# Had a close call with a TS kickback today...



## Oneal-Woodworking (Apr 14, 2013)

Disclaimer: If you follow ANY advice you see in this thread - I am NOT in any way responsible and you get what you deserve... :smile: 

Seriously... 









Had a horrible kickback today on the TS. Was a fairly large drawer front that 'could' have done some serious damage to my 'stuff' due to me being so tall. 

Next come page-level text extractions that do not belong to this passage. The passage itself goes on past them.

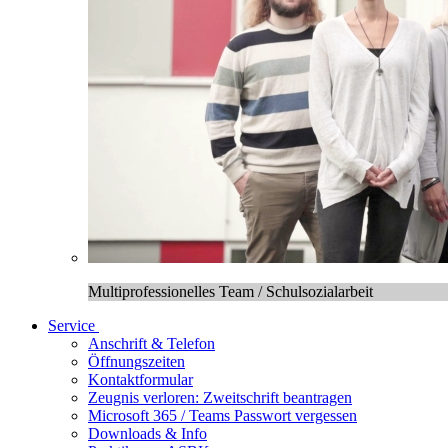
Multiprofessionelles Team / Schulsozialarbeit
Service
Anschrift & Telefon
Öffnungszeiten
Kontaktformular
Zeugnis verloren: Zweitschrift beantragen
Microsoft 365 / Teams Passwort vergessen
Downloads & Info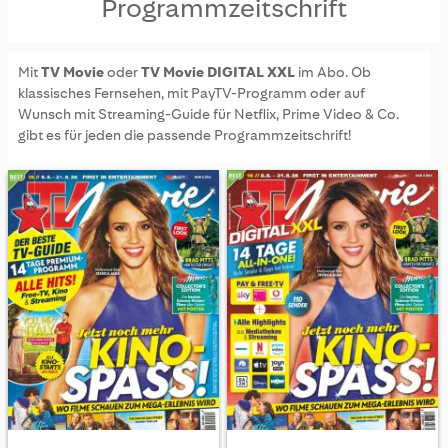
Programmzeitschrift
Mit
TV Movie
oder
TV Movie DIGITAL XXL
im Abo. Ob
klassisches Fernsehen, mit PayTV-Programm oder auf
Wunsch mit Streaming-Guide für Netflix, Prime Video & Co.
gibt es für jeden die passende Programmzeitschrift!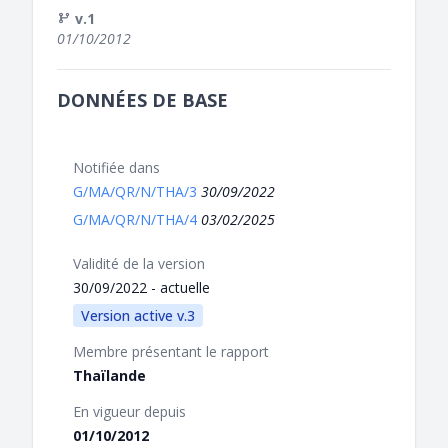
v.1
01/10/2012
DONNÉES DE BASE
Notifiée dans
G/MA/QR/N/THA/3
30/09/2022
G/MA/QR/N/THA/4
03/02/2025
Validité de la version
30/09/2022 - actuelle
Version active v.3
Membre présentant le rapport
Thaïlande
En vigueur depuis
01/10/2012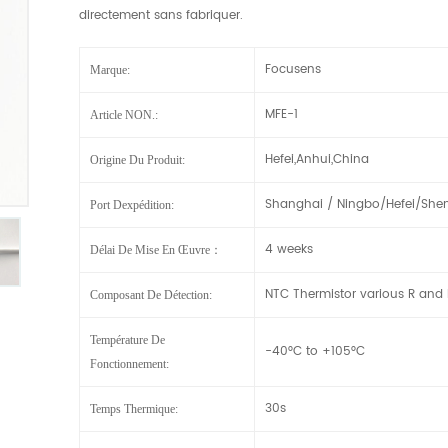
directement sans fabriquer.
Focusens
Marque:
MFE-1
Article NON.:
Hefei,Anhui,China
Origine Du Produit:
Shanghai / Ningbo/Hefei/She
Port Dexpédition:
4 weeks
Délai De Mise En Œuvre：
NTC Thermistor various R and 
Composant De Détection:
Température De
-40°C to +105°C
Fonctionnement:
30s
Temps Thermique: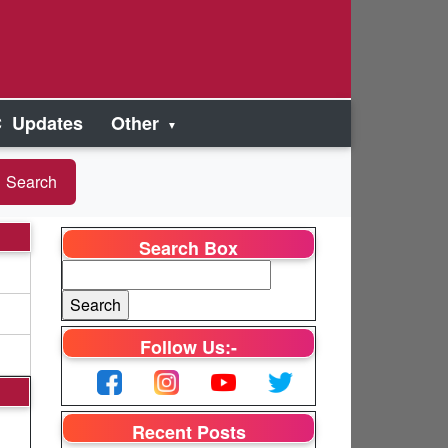
 Updates
Other
Search Box
Follow Us:-
Recent Posts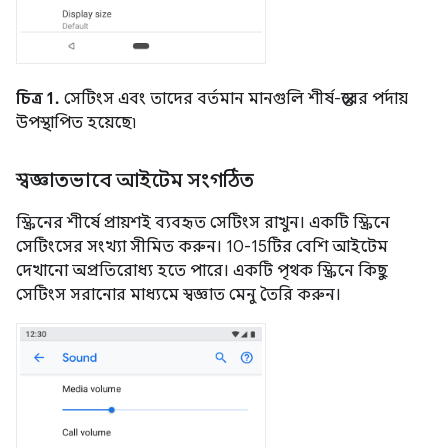
চিত্র 1.
সেটিংস এবং তাদের বর্তমান মানগুলি শীর্ষ-স্তরের পর্দায়
উপস্থাপিত হয়েছে৷
স্বজ্ঞাতভাবে আইটেম সংগঠিত
স্ক্রিনের শীর্ষে প্রায়শই ব্যবহৃত সেটিংস রাখুন। একটি স্ক্রিনে
সেটিংসের সংখ্যা সীমিত করুন। 10-15টির বেশি আইটেম
দেখানো অপ্রতিরোধ্য হতে পারে। একটি পৃথক স্ক্রিনে কিছু
সেটিংস সরানোর মাধ্যমে স্বজ্ঞাত মেনু তৈরি করুন।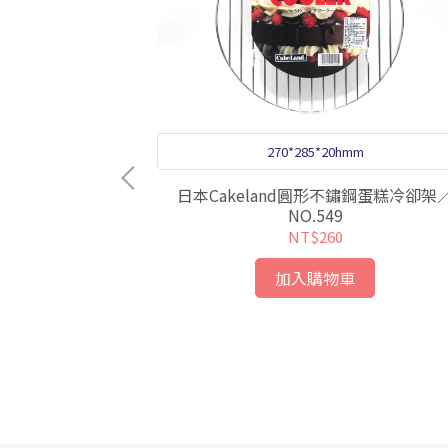
m
270*285*20hmm
片／V-1314
日本Cakeland圓形不鏽鋼蛋糕冷卻架
NO.549
NT$260
加入購物車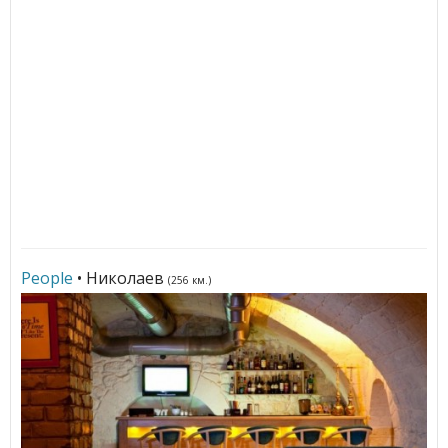
People
• Николаев
(256 км.)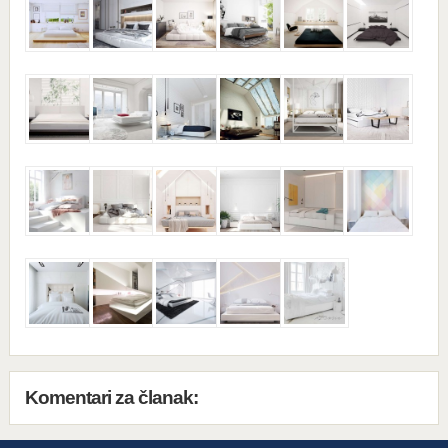
Komentari za članak: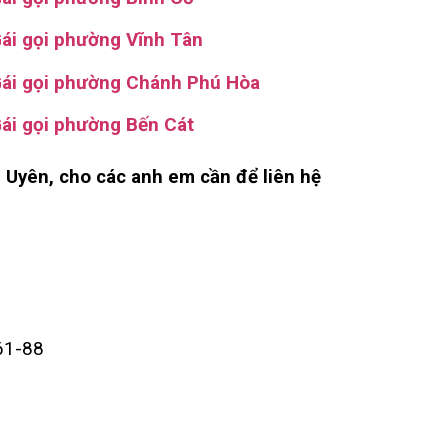
ái gọi phường Vĩnh Tân
ái gọi phường Chánh Phú Hòa
ái gọi phường Bến Cát
 Uyên, cho các anh em cần để liên hệ
61-88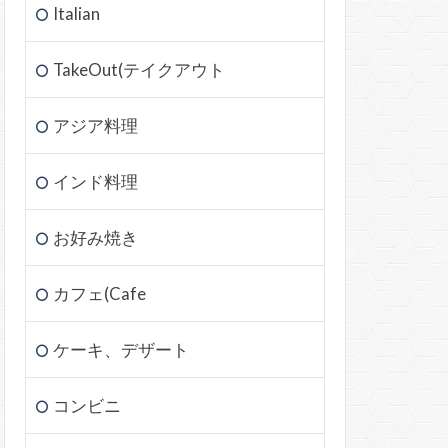
Italian
TakeOut(テイクアウト
アジア料理
インド料理
お好み焼き
カフェ(Cafe
ケーキ、デザート
コンビニ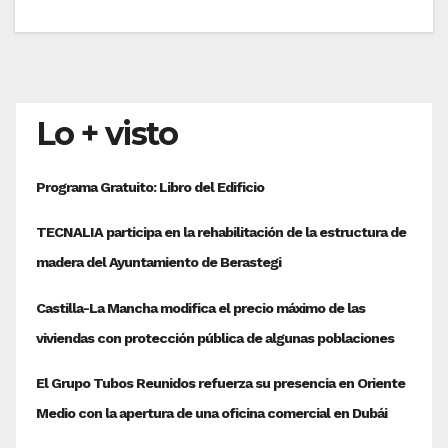
Lo + visto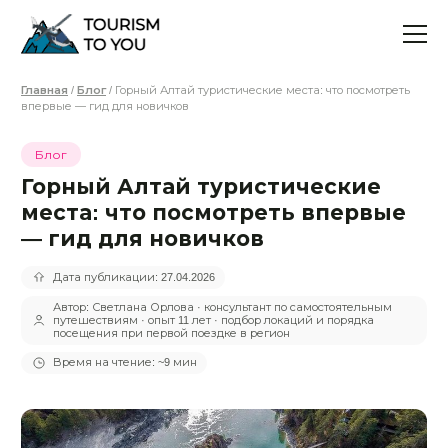
Главная
/
Блог
/ Горный Алтай туристические места: что посмотреть
впервые — гид для новичков
Блог
Горный Алтай туристические
места: что посмотреть впервые
— гид для новичков
Дата публикации: 27.04.2026
Автор: Светлана Орлова · консультант по самостоятельным
путешествиям · опыт 11 лет · подбор локаций и порядка
посещения при первой поездке в регион
Время на чтение: ~9 мин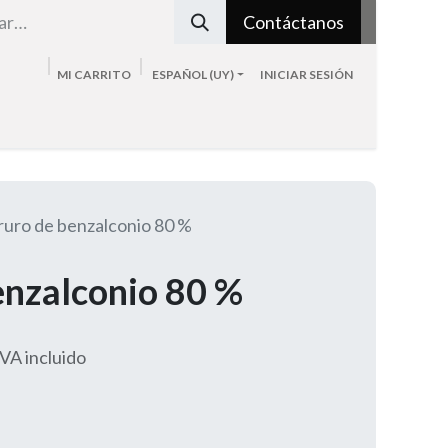
Contáctanos
MI CARRITO
ESPAÑOL (UY)
INICIAR SESIÓN
Tienda
Sobre nosotros
Blog
Contacto
ruro de benzalconio 80 %
enzalconio 80 %
IVA incluido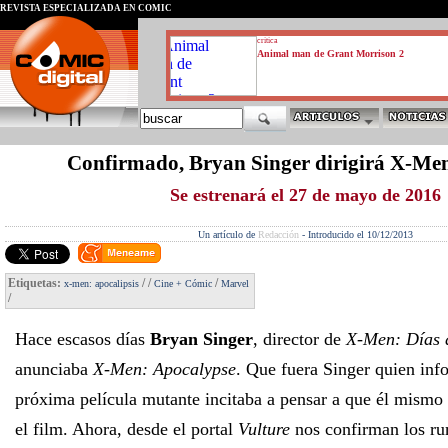
REVISTA ESPECIALIZADA EN CÓMIC
critica
Animal man de Grant Morrison 2
Confirmado, Bryan Singer dirigirá X-Men
Se estrenará el 27 de mayo de 2016
Un artículo de
Redacción
-
Introducido el 10/12/2013
Etiquetas:
/
/
/
x-men: apocalipsis
Cine + Cómic
Marvel
/
Hace escasos días
Bryan Singer
, director de
X-Men: Días 
anunciaba
X-Men: Apocalypse
. Que fuera Singer quien inf
próxima película mutante incitaba a pensar a que él mismo s
el film. Ahora, desde el portal
Vulture
nos confirman los r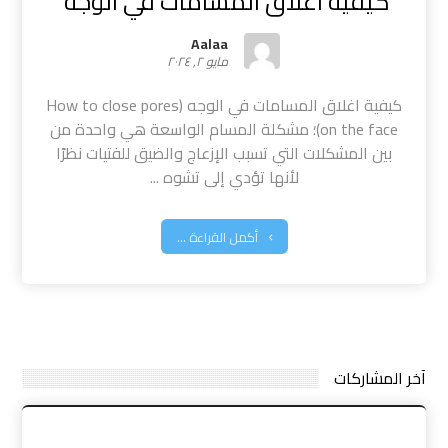
كيفية اغلاق المسامات في الوجه
Aalaa
مايو ٢, ٢٠٢٤
كيفية اغلاق المسامات في الوجه (How to close pores
on the face)؛ مشكلة المسام الواسعة هي واحدة من
بين المشكلات التي تسبب الإزعاج والضيق للفتيات نظرًا
لأنها تؤدي إلى تشوه ...
أكمل القراءة ...
آخر المشاركات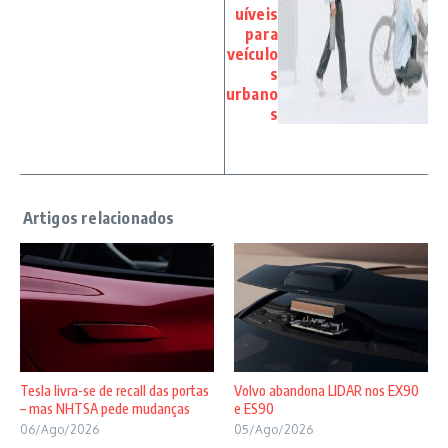
uíveis
para
veículo
s
urbano
s
Tesla livra-se de recall das portas
Volvo abandona LIDAR nos EX90
– mas NHTSA pede mudanças
e ES90
06/Ago/2026
05/Ago/2026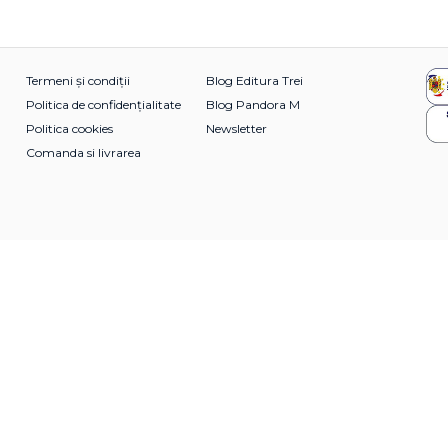
Termeni și condiții
Blog Editura Trei
Politica de confidențialitate
Blog Pandora M
Politica cookies
Newsletter
Comanda si livrarea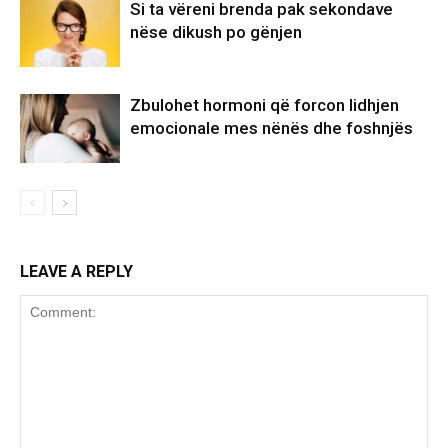
Si ta vëreni brenda pak sekondave
nëse dikush po gënjen
Zbulohet hormoni që forcon lidhjen
emocionale mes nënës dhe foshnjës
LEAVE A REPLY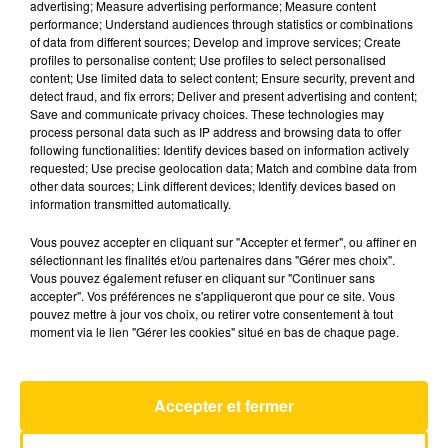
advertising; Measure advertising performance; Measure content
performance; Understand audiences through statistics or combinations
of data from different sources; Develop and improve services; Create
profiles to personalise content; Use profiles to select personalised
content; Use limited data to select content; Ensure security, prevent and
detect fraud, and fix errors; Deliver and present advertising and content;
Save and communicate privacy choices. These technologies may
process personal data such as IP address and browsing data to offer
following functionalities: Identify devices based on information actively
requested; Use precise geolocation data; Match and combine data from
other data sources; Link different devices; Identify devices based on
information transmitted automatically.
Vous pouvez accepter en cliquant sur "Accepter et fermer", ou affiner en
sélectionnant les finalités et/ou partenaires dans "Gérer mes choix".
Vous pouvez également refuser en cliquant sur "Continuer sans
accepter". Vos préférences ne s'appliqueront que pour ce site. Vous
pouvez mettre à jour vos choix, ou retirer votre consentement à tout
UN CAMION CHUTE DE 20 MÈTRES AVEC
moment via le lien "Gérer les cookies" situé en bas de chaque page.
170 BREBIS À BORD
Accepter et fermer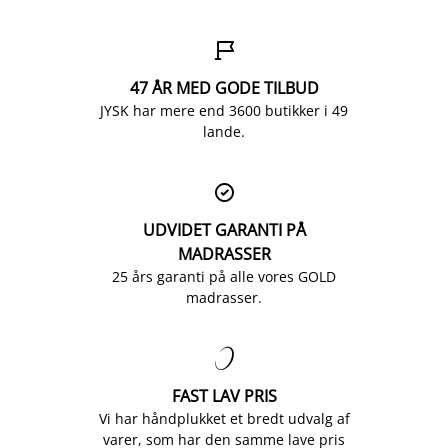

47 ÅR MED GODE TILBUD
JYSK har mere end 3600 butikker i 49
lande.

UDVIDET GARANTI PÅ
MADRASSER
25 års garanti på alle vores GOLD
madrasser.

FAST LAV PRIS
Vi har håndplukket et bredt udvalg af
varer, som har den samme lave pris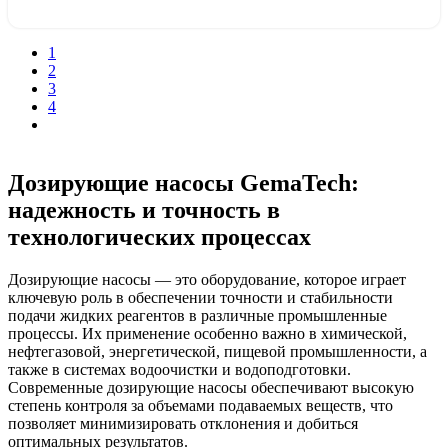
Узнать цену
1
2
3
4
Дозирующие насосы GemaTech:
надежность и точность в
технологических процессах
Дозирующие насосы — это оборудование, которое играет
ключевую роль в обеспечении точности и стабильности
подачи жидких реагентов в различные промышленные
процессы. Их применение особенно важно в химической,
нефтегазовой, энергетической, пищевой промышленности, а
также в системах водоочистки и водоподготовки.
Современные дозирующие насосы обеспечивают высокую
степень контроля за объемами подаваемых веществ, что
позволяет минимизировать отклонения и добиться
оптимальных результатов.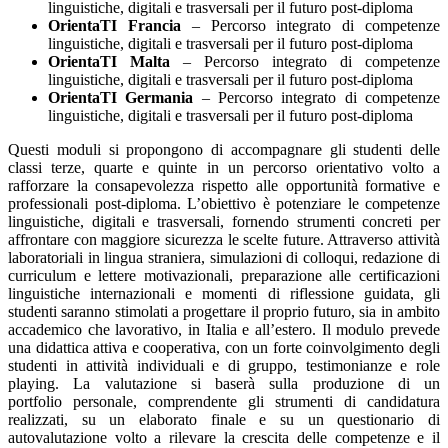
linguistiche, digitali e trasversali per il futuro post-diploma
OrientaTI Francia
– Percorso integrato di competenze
linguistiche, digitali e trasversali per il futuro post-diploma
OrientaTI Malta
– Percorso integrato di competenze
linguistiche, digitali e trasversali per il futuro post-diploma
OrientaTI Germania
– Percorso integrato di competenze
linguistiche, digitali e trasversali per il futuro post-diploma
Questi moduli si propongono di accompagnare gli studenti delle
classi terze, quarte e quinte in un percorso orientativo volto a
rafforzare la consapevolezza rispetto alle opportunità formative e
professionali post-diploma. L’obiettivo è potenziare le competenze
linguistiche, digitali e trasversali, fornendo strumenti concreti per
affrontare con maggiore sicurezza le scelte future. Attraverso attività
laboratoriali in lingua straniera, simulazioni di colloqui, redazione di
curriculum e lettere motivazionali, preparazione alle certificazioni
linguistiche internazionali e momenti di riflessione guidata, gli
studenti saranno stimolati a progettare il proprio futuro, sia in ambito
accademico che lavorativo, in Italia e all’estero. Il modulo prevede
una didattica attiva e cooperativa, con un forte coinvolgimento degli
studenti in attività individuali e di gruppo, testimonianze e role
playing. La valutazione si baserà sulla produzione di un
portfolio personale, comprendente gli strumenti di candidatura
realizzati, su un elaborato finale e su un questionario di
autovalutazione volto a rilevare la crescita delle competenze e il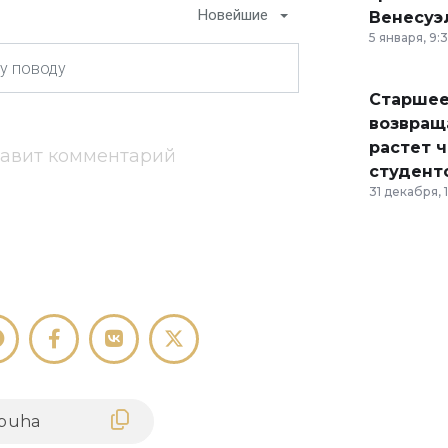
Новейшие
Венесуэ
5 января, 9:
Старшее
возвраща
растет 
тавит комментарий
студент
31 декабря, 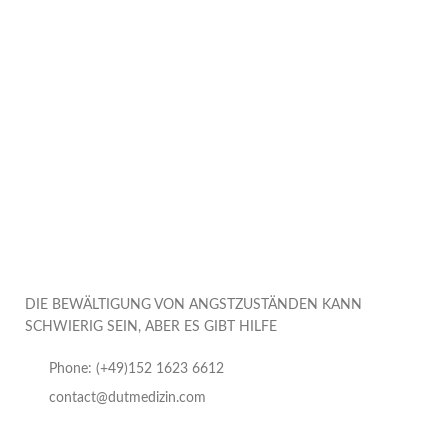
DIE BEWÄLTIGUNG VON ANGSTZUSTÄNDEN KANN
SCHWIERIG SEIN, ABER ES GIBT HILFE
Phone: (+49)152 1623 6612
contact@dutmedizin.com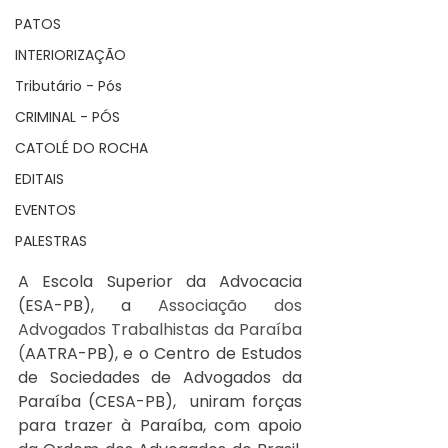
PATOS
INTERIORIZAÇÃO
Tributário - Pós
CRIMINAL - PÓS
CATOLÉ DO ROCHA
EDITAIS
EVENTOS
PALESTRAS
A Escola Superior da Advocacia 
(ESA-PB), a 
Associação dos 
Advogados Trabalhistas da Paraíba 
(
AATRA-PB), e o Centro de Estudos 
de Sociedades de Advogados da 
Paraíba (CESA-PB),  uniram forças 
para trazer à Paraíba, com apoio 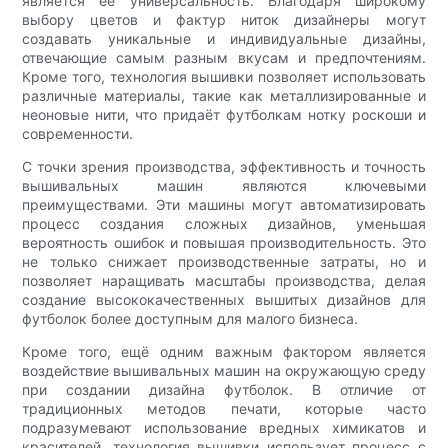
является её универсальность. Благодаря широкому
выбору цветов и фактур ниток дизайнеры могут
создавать уникальные и индивидуальные дизайны,
отвечающие самым разным вкусам и предпочтениям.
Кроме того, технология вышивки позволяет использовать
различные материалы, такие как металлизированные и
неоновые нити, что придаёт футболкам нотку роскоши и
современности.
С точки зрения производства, эффективность и точность
вышивальных машин являются ключевыми
преимуществами. Эти машины могут автоматизировать
процесс создания сложных дизайнов, уменьшая
вероятность ошибок и повышая производительность. Это
не только снижает производственные затраты, но и
позволяет наращивать масштабы производства, делая
создание высококачественных вышитых дизайнов для
футболок более доступным для малого бизнеса.
Кроме того, ещё одним важным фактором является
воздействие вышивальных машин на окружающую среду
при создании дизайна футболок. В отличие от
традиционных методов печати, которые часто
подразумевают использование вредных химикатов и
красителей, технология вышивки использует процесс с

Fortunately, I was prepared as always and the drawer front bounced right off me without even a scratch. (Made a hell of a dent in the drawer front though when it hit me) :yes:









I now introduce my custom designed (and FULLY adjustable!) ballistic groin protector designed especially for use with table saws: 









:thumbsup:

Rope is worn around neck and is easily adjustable to set proper height of ballistic panel to protect ANYONES groin no matter how tall or short you may be. I 'generally' adjust this one so that the bottom of the ballistic panel is almost level with the top of the table saw. This usually provides me with plenty of 'coverage' when doing most TS cutting operations. :smile:






I still consider this a 'prototype' and under construction as my Kevlar fabric has not arrived from West Systems yet and it is not entirely complete until I get that all done and epoxied up properly... Plan to have it professionally painted (after the Kevlar and epoxy work is done) to match my clothes so people can not even tell when I am wearing it. May just take a picture of me in my normal work clothes and have the image enlarged and then stick that on the top of the ballistic panel - depends on how much the painting will cost vs. how 'realistic' it will look in the end... :smile:

Thinking about making the 'plans' for this available soon and selling them in the classified section here for about $75.00 or so. I think that is a 'reasonable' price when one considers what exactly they are 'protecting'. :thumbsup:









Not one to be a 'slacker' and leave his dogs 'unprotected' when they are in the shop and possibly nearby when I am doing stuff on the TS - I hooked them up as well with special protective gear.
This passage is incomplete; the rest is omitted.